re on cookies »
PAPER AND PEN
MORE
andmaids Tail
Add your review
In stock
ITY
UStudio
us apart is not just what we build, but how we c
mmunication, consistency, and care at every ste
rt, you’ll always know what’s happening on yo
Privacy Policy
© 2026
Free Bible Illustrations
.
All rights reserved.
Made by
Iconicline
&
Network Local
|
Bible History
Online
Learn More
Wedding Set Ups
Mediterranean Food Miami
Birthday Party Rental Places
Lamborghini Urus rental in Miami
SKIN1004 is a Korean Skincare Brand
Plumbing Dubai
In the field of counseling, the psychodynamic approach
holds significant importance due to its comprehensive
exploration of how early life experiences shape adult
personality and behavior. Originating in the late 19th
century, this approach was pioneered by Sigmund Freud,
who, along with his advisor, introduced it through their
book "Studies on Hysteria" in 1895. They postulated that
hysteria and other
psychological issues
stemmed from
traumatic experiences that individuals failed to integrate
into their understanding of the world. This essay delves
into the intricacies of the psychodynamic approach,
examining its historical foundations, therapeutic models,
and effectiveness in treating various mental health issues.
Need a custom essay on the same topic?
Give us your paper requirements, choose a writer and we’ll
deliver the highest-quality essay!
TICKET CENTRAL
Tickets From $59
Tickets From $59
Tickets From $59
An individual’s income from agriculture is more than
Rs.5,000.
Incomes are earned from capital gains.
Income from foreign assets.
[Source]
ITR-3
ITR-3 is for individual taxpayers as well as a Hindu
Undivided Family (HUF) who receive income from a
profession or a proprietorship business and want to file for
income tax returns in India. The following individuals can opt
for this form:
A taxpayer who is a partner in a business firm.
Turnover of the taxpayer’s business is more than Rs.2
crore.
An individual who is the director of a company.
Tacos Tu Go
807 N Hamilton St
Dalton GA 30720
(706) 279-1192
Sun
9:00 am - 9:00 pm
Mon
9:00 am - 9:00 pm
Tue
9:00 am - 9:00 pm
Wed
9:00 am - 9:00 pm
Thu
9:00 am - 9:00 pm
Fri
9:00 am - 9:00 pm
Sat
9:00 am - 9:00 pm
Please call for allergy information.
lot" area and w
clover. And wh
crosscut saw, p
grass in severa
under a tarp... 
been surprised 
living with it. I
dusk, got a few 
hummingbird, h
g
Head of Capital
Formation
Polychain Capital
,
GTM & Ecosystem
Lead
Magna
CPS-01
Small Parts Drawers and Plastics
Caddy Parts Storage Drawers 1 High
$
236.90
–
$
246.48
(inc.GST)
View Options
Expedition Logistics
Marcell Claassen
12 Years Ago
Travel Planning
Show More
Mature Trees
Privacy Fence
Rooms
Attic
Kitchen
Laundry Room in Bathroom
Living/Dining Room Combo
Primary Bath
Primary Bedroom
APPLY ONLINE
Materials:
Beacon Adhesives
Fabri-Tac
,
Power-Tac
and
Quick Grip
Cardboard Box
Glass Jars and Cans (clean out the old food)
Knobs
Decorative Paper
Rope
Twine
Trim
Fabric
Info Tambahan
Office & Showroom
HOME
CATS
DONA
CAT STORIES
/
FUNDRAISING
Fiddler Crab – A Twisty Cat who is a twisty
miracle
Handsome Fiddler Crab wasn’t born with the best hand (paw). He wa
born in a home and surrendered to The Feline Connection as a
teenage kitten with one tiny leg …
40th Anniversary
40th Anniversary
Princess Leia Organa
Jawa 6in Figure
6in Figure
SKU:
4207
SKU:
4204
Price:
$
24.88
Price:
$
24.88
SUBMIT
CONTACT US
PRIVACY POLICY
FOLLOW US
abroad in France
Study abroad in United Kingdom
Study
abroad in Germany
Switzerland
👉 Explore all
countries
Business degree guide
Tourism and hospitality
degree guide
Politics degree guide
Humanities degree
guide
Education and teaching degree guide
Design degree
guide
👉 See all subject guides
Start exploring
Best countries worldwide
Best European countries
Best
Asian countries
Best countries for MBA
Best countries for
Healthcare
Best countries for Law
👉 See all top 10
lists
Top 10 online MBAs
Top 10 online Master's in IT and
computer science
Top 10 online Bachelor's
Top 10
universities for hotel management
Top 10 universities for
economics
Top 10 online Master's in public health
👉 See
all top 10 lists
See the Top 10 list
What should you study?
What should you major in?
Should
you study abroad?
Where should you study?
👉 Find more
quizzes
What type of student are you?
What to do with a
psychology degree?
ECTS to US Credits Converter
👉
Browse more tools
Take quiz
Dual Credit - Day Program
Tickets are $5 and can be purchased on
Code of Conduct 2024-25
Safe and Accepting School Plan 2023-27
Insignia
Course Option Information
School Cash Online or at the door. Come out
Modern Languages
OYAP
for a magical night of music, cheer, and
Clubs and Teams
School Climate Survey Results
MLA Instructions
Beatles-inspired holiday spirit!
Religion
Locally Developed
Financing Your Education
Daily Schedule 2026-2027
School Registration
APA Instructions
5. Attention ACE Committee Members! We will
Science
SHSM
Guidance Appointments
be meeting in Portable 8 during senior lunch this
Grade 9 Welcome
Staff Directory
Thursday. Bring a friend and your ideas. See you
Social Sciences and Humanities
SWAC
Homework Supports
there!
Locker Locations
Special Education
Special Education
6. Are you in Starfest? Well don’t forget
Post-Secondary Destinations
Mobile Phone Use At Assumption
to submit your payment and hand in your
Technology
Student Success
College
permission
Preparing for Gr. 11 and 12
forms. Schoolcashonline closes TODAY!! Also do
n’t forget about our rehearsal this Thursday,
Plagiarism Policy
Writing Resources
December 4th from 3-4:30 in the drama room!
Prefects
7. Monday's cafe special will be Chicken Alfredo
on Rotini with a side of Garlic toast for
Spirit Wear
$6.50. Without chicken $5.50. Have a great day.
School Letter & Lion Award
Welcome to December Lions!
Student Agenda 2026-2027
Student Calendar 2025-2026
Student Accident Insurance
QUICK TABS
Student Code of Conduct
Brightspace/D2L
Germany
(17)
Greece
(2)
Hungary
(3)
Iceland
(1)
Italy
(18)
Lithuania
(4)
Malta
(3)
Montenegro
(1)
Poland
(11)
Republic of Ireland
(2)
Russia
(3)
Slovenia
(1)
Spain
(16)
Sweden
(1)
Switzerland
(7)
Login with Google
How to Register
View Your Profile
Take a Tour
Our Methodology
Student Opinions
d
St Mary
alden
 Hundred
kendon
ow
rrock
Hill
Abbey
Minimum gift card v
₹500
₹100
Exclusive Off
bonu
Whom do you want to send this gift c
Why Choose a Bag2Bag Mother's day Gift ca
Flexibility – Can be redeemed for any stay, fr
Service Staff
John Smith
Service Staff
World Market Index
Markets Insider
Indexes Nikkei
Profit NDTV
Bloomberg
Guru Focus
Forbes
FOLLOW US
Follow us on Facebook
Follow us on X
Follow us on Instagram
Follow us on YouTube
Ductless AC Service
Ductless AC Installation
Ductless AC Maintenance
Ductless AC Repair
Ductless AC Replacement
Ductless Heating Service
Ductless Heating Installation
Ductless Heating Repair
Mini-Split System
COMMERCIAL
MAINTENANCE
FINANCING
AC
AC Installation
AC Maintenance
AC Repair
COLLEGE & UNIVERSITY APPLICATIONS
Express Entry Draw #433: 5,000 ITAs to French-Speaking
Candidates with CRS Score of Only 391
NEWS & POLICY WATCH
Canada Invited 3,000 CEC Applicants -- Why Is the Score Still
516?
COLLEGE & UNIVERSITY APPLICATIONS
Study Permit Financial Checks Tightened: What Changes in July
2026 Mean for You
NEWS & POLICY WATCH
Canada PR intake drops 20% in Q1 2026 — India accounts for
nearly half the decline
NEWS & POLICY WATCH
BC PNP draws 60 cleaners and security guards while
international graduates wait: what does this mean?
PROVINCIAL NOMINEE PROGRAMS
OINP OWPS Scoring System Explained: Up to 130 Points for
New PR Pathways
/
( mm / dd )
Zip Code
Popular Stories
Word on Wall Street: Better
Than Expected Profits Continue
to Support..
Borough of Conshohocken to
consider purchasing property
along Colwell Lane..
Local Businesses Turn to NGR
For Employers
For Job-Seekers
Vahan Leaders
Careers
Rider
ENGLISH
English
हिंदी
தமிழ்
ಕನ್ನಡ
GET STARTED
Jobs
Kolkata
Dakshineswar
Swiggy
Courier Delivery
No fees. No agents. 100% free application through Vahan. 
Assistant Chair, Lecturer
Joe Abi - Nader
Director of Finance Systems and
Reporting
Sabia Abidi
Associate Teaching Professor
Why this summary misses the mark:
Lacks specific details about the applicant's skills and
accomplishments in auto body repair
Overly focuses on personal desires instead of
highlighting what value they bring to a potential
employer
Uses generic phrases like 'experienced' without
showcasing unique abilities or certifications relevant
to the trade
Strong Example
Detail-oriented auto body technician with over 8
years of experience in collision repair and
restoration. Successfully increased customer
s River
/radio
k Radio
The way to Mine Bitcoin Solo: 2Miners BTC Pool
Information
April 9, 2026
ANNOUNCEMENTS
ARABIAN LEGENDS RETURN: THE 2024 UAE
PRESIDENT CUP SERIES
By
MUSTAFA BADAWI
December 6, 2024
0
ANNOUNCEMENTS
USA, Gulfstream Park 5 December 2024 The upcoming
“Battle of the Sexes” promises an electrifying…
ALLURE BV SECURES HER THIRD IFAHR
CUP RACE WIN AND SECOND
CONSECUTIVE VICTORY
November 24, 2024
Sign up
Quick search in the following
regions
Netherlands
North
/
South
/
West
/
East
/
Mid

----------------------------------------

Scan the records for the string "Conduct" and show every line that contains it.

Code of Conduct 2024-25
Student Code of Conduct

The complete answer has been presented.